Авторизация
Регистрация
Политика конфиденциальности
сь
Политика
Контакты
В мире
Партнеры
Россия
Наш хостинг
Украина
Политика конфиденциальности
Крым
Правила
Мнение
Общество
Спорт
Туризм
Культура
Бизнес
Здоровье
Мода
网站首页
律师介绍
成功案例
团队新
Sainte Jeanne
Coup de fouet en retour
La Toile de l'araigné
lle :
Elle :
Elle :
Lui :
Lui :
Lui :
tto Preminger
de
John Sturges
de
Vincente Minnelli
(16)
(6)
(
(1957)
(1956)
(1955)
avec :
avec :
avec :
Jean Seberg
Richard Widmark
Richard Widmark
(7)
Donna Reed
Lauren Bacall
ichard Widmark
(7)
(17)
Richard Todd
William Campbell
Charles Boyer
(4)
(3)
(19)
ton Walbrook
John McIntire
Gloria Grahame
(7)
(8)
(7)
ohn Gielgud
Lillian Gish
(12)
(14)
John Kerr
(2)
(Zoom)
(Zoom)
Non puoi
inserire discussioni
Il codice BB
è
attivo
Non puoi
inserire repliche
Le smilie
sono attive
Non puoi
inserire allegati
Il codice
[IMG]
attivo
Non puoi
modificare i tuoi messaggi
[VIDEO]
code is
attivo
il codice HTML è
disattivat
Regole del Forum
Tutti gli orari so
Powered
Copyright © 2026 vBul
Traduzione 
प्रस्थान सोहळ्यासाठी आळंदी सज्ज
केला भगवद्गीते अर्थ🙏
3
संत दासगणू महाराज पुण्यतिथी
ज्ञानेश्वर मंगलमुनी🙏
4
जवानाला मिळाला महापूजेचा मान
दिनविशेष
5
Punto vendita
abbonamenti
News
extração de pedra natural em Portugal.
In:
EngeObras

********************

TASK DETAILS:
The answer should be a bare number: how many lines of the material above include "inserire".

EXPECTED OUTPUT:
3